The fourth book in question is another work of Maurolycus, the Opuscula Mathematica, Venice, 1575, 4to. On the title it appears that this collection was then published for the first time. It consists of a collection of tracts, and a work on arithmetic with a second title page of the same place and date as the first. Here, as often happens, is a source of confusion: in binding, these works are separated, each title page being made the beginning of a separate work. Two things are very common at the date now before us, the binding up of different publications in one, and the distribution of one publication under different title pages, often without any mark by which to know that all the titles belong to one work. Hence catalogues sometimes represent different publications as one, and sometimes represent one publication under several heads; the binder being the authority in both cases. On looking (14) more narrowly, to see whether the work itself gives any information on this point, we find, on the verso (15) of the first title page, a table of contents, at the end of which is "Quibus omnibus arithmeticorum libri duo demum accesserunt." This is conclusive as to one difficulty, but it introduces another. The word demum usually indicates that the edition in question is not the first; at last, we are told, the two books of arithmetic are added. Either then there are previous editions without the arithmetic, or at last the arithmetic is added, and a new title-page, probably of later date, printed before all. Nevertheless, we can find no indication of any earlier edition or earlier title-page. None is mentioned; the arithmetic [13] now under consideration has in it a list of works, distinguishing and dating those which were printed, but not containing anything to our present purpose. The maker of a catalogue would be compelled to raise the doubt of a second edition, or of a title-page with a new date, unless he happened to know that Maurolycus died in 1575. We now learn the meaning of demum: the work had been waiting for the arithmetic, which the author could not or would not finish, and his death at last enabled the publisher to obtain the manuscript, and complete the undertaking. This view of the case is enforced by our finding the arithmetic wholly destitute of preface or introduction, and with some gaps in the manuscript.
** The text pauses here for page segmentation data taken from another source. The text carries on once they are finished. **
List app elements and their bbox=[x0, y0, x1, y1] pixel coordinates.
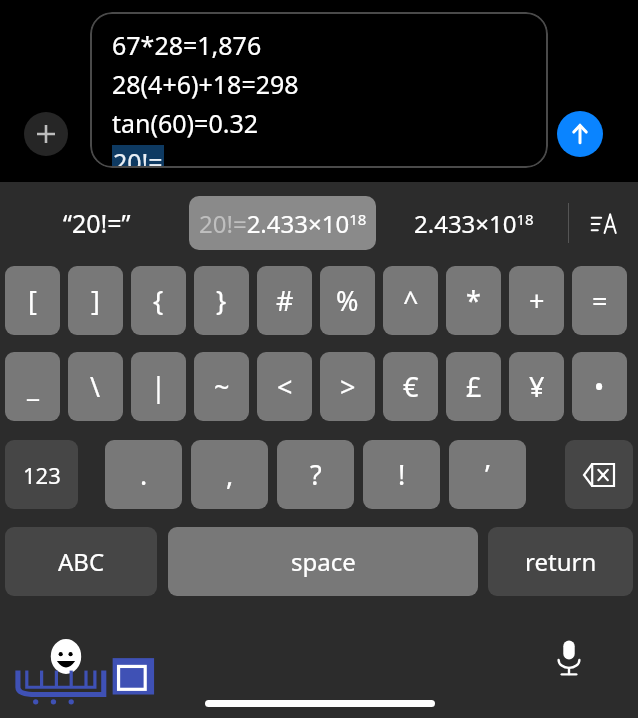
button[interactable]: \ bbox=[68, 352, 123, 421]
button[interactable]: € bbox=[383, 352, 438, 421]
staticText: . bbox=[140, 456, 148, 493]
staticText: % bbox=[336, 282, 359, 319]
staticText: # bbox=[276, 282, 294, 319]
button[interactable]: Voice input bbox=[541, 630, 597, 686]
button[interactable]: “20!=” bbox=[38, 200, 156, 246]
staticText: _ bbox=[27, 368, 39, 405]
button[interactable]: _ bbox=[5, 352, 60, 421]
button[interactable]: = bbox=[572, 266, 627, 335]
staticText: < bbox=[277, 368, 293, 405]
staticText: € bbox=[403, 368, 419, 405]
staticText: ’ bbox=[485, 456, 490, 493]
staticText: return bbox=[525, 545, 597, 578]
button[interactable]: % bbox=[320, 266, 375, 335]
button[interactable]: 67*28=1,876 bbox=[90, 12, 548, 168]
staticText: ] bbox=[91, 282, 100, 319]
staticText: ^ bbox=[403, 282, 419, 319]
button[interactable]: | bbox=[131, 352, 186, 421]
staticText: 2.433×1018 bbox=[414, 207, 534, 240]
button[interactable]: # bbox=[257, 266, 312, 335]
button[interactable]: return bbox=[488, 527, 633, 596]
staticText: { bbox=[153, 282, 164, 319]
button[interactable]: ~ bbox=[194, 352, 249, 421]
button[interactable]: ! bbox=[363, 440, 440, 509]
button[interactable]: • bbox=[572, 352, 627, 421]
button[interactable]: 123 bbox=[5, 440, 78, 509]
staticText: 123 bbox=[23, 460, 61, 490]
staticText: = bbox=[592, 282, 608, 319]
button[interactable]: Backspace bbox=[565, 440, 633, 509]
staticText: , bbox=[226, 456, 234, 493]
button[interactable]: ? bbox=[277, 440, 354, 509]
button[interactable]: Add attachment bbox=[24, 112, 68, 156]
staticText: } bbox=[216, 282, 227, 319]
button[interactable]: , bbox=[191, 440, 268, 509]
button[interactable]: ¥ bbox=[509, 352, 564, 421]
staticText: ! bbox=[398, 456, 406, 493]
staticText: 20!= bbox=[113, 145, 163, 168]
staticText: “20!=” bbox=[63, 206, 131, 240]
button[interactable]: ’ bbox=[449, 440, 526, 509]
staticText: 67*28=1,876 bbox=[112, 28, 262, 62]
button[interactable]: Emoji bbox=[38, 630, 94, 686]
button[interactable]: Text formatting bbox=[580, 200, 628, 248]
staticText: ? bbox=[310, 456, 322, 493]
button[interactable]: space bbox=[168, 527, 478, 596]
button[interactable]: ^ bbox=[383, 266, 438, 335]
staticText: • bbox=[594, 368, 605, 405]
staticText: ~ bbox=[214, 368, 230, 405]
staticText: space bbox=[291, 545, 356, 578]
staticText: | bbox=[151, 368, 166, 405]
button[interactable]: [ bbox=[5, 266, 60, 335]
staticText: £ bbox=[466, 368, 482, 405]
staticText: ABC bbox=[58, 545, 105, 578]
staticText: + bbox=[529, 282, 545, 319]
button[interactable]: > bbox=[320, 352, 375, 421]
staticText: tan(60)=0.32 bbox=[112, 106, 259, 140]
staticText: \ bbox=[90, 368, 101, 405]
staticText: 20!=2.433×1018 bbox=[199, 207, 367, 240]
staticText: [ bbox=[28, 282, 37, 319]
staticText: ¥ bbox=[529, 368, 545, 405]
button[interactable]: < bbox=[257, 352, 312, 421]
button[interactable]: 20!=2.433×1018 bbox=[189, 196, 376, 250]
staticText: 28(4+6)+18=298 bbox=[112, 67, 299, 101]
button[interactable]: 2.433×1018 bbox=[396, 200, 552, 246]
staticText: * bbox=[466, 282, 481, 319]
button[interactable]: ABC bbox=[5, 527, 157, 596]
button[interactable]: } bbox=[194, 266, 249, 335]
button[interactable]: £ bbox=[446, 352, 501, 421]
button[interactable]: { bbox=[131, 266, 186, 335]
button[interactable]: . bbox=[105, 440, 182, 509]
button[interactable]: + bbox=[509, 266, 564, 335]
button[interactable]: * bbox=[446, 266, 501, 335]
button[interactable]: ] bbox=[68, 266, 123, 335]
staticText: > bbox=[340, 368, 356, 405]
button[interactable]: Send bbox=[557, 111, 603, 157]
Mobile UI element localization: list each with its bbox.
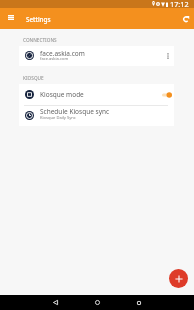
staticText: face.askia.com xyxy=(40,56,69,62)
button[interactable]: Recent apps xyxy=(128,295,150,310)
button[interactable]: Menu xyxy=(2,10,20,28)
button[interactable] xyxy=(19,106,174,126)
staticText: CONNECTIONS xyxy=(23,37,57,43)
staticText: KIOSQUE xyxy=(23,75,44,81)
staticText: Settings xyxy=(26,15,51,24)
button[interactable]: Home xyxy=(86,295,108,310)
button[interactable] xyxy=(19,84,174,105)
button[interactable]: More options xyxy=(162,46,174,66)
button[interactable]: Refresh xyxy=(177,10,194,27)
staticText: Schedule Kiosque sync xyxy=(40,107,110,116)
button[interactable]: Kiosque mode xyxy=(158,86,175,103)
button[interactable]: Back xyxy=(44,295,66,310)
staticText: 17:12 xyxy=(170,0,189,9)
button[interactable]: Add xyxy=(169,269,188,288)
staticText: Kiosque mode xyxy=(40,90,84,99)
staticText: Kiosque Daily Sync xyxy=(40,115,76,121)
staticText: face.askia.com xyxy=(40,49,85,58)
button[interactable] xyxy=(19,46,174,66)
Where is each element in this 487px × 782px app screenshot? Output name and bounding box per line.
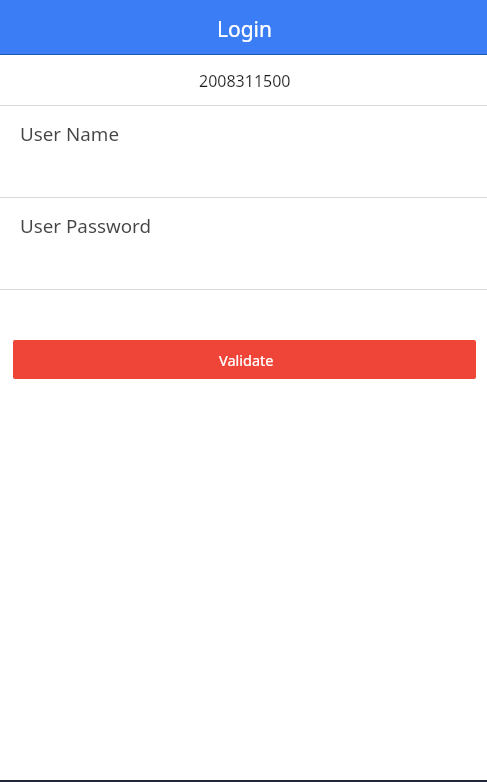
staticText: Validate (219, 350, 274, 370)
staticText: 2008311500 (199, 70, 291, 92)
staticText: User Password (20, 213, 152, 239)
button[interactable]: Validate (13, 340, 476, 379)
button[interactable]: User Password (0, 198, 487, 289)
staticText: Login (217, 15, 273, 44)
button[interactable]: User Name (0, 106, 487, 197)
staticText: User Name (20, 121, 120, 147)
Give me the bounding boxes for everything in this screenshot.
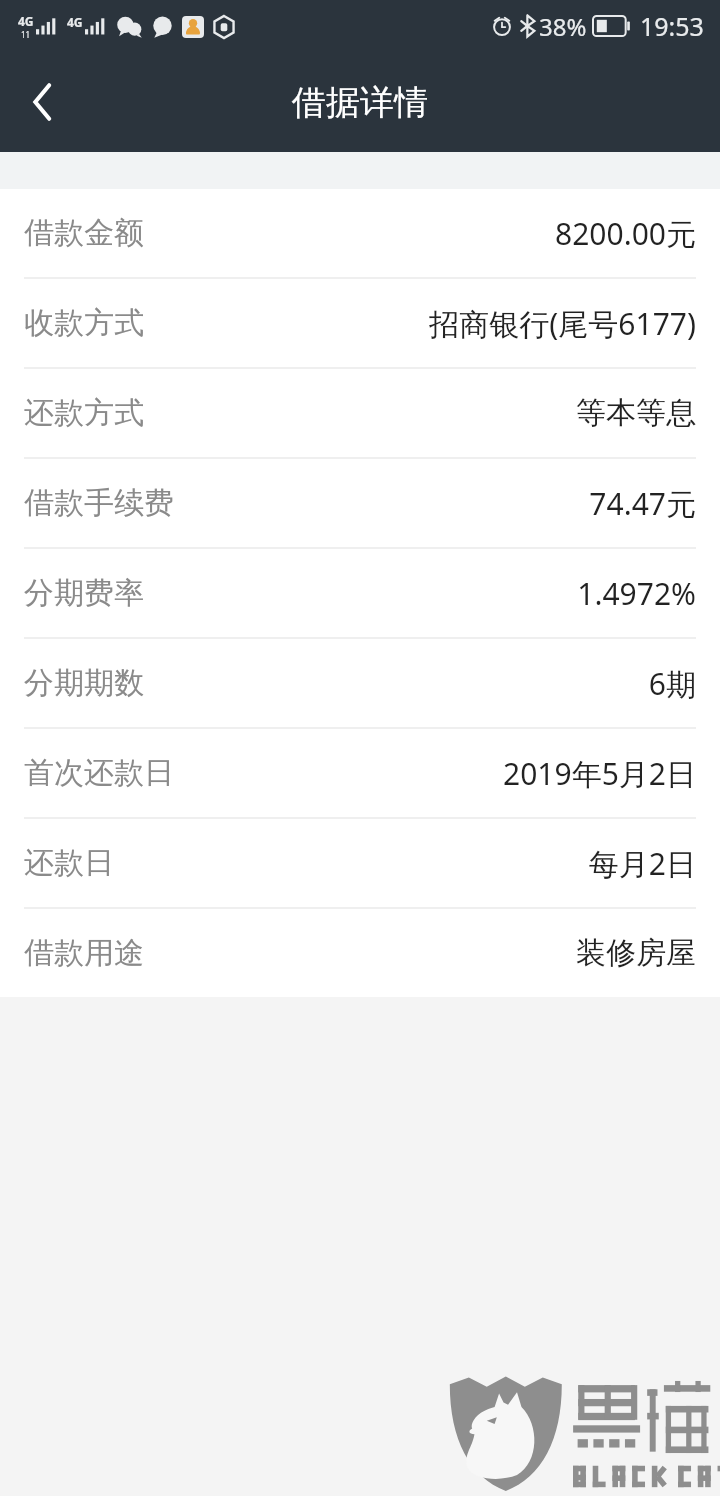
button[interactable]: 首次还款日	[0, 729, 720, 817]
button[interactable]: 还款方式	[0, 369, 720, 457]
staticText: 4G	[67, 14, 83, 30]
staticText: 11	[21, 29, 31, 40]
staticText: 38%	[539, 10, 587, 43]
staticText: 4G	[18, 13, 34, 29]
staticText: 74.47元	[589, 483, 696, 524]
staticText: 借款手续费	[24, 484, 174, 522]
button[interactable]: 还款日	[0, 819, 720, 907]
staticText: 装修房屋	[576, 934, 696, 972]
staticText: 19:53	[640, 9, 704, 43]
button[interactable]: 借款用途	[0, 909, 720, 997]
staticText: 借款金额	[24, 214, 144, 252]
staticText: 等本等息	[576, 394, 696, 432]
staticText: 还款日	[24, 844, 114, 882]
staticText: 还款方式	[24, 394, 144, 432]
staticText: 首次还款日	[24, 754, 174, 792]
button[interactable]: 借款手续费	[0, 459, 720, 547]
button[interactable]: 收款方式	[0, 279, 720, 367]
button[interactable]: 分期期数	[0, 639, 720, 727]
button[interactable]: 借款金额	[0, 189, 720, 277]
staticText: 招商银行(尾号6177)	[429, 303, 696, 344]
staticText: 分期期数	[24, 664, 144, 702]
button[interactable]: 返回	[0, 52, 84, 152]
staticText: 1.4972%	[577, 573, 696, 614]
staticText: 收款方式	[24, 304, 144, 342]
staticText: 分期费率	[24, 574, 144, 612]
staticText: 借款用途	[24, 934, 144, 972]
button[interactable]: 分期费率	[0, 549, 720, 637]
staticText: 6期	[648, 663, 696, 704]
staticText: 每月2日	[588, 843, 696, 884]
staticText: 2019年5月2日	[503, 753, 696, 794]
staticText: 借据详情	[292, 81, 428, 124]
staticText: 8200.00元	[555, 213, 696, 254]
These circumstances, apparently so unimportant, help to decide an historical question which is not without interest. We have seen that the Cosmographia has a passage which indicates a lurking fear that the doctrine of the earth's motion was likely to be maintained. Though, by 1543, there was plenty of time to become aware of Rheticus's announcement of Copernicus, yet Maurolycus tells us, with the utmost definiteness, at the end, that the work was "finished at Messina, in the straits of Sicily, on Thursday, October 21, indiction ix, in the year of grace 1535, being the day on which the Cæsar, Charles V., returned to Messina from his African expedition." May we, in the face of such an announcement, suppose that this work afterwards underwent augmentation? If not, we have such presumption of the doctrine in question being in agitation, as it might be difficult to find elsewhere. But this presumption is destroyed by the work on arithmetic, which though certainly unfinished, is terminated by the announcement, that it was finished "at the eighteenth hour of the Sabbath, July 24, when the viceroy Jo. Cerda was expected at Messina, cum multo pontis et arcus apparatu, indiction xv, 1557."

These four books, taken down for a first chance merely to make an opening, have caused great inroad on our space. We shall take a few other illustrations. Publication is now commonly counfounded with printing, though history swarms with instances in which the first was long prior to the second. There are those who would contend for the equivalence of the two words; but perhaps there is no instance more to the point, in proof of the general aptitude to distinguish between the two, than the case of the Academy of Sciences. This body did not begin to print its periodical volumes of transactions, in the manner done by the Royal Society from 1665, until after the renouvellement in 1699. It was not until 1729-1733 that the Academy published the collection in eleven volumes (fourteen parts) containing the memoirs from 1666 to 1699, which is now considered as a commencing part of the series. Nevertheless, no one ever referred to the memoirs therein contained, as published at any other date than that at which the subsequent printed volumes showed them to have been communicated to the Academy. The real earlier publications made at the instance of the Academy are the 'Mémoires de Mathématique et de Physique,' in two parts, Paris, 1692, 1693, folio; the 'Divers Ouvrages de Mathématique et de Physique,' Paris 1693, folio; and [14] the 'Regiae Scientiarum Academiae Historia,' by J. B. du Hamel, of which the second (16) and enlarged edition is Paris, 1701, quarto.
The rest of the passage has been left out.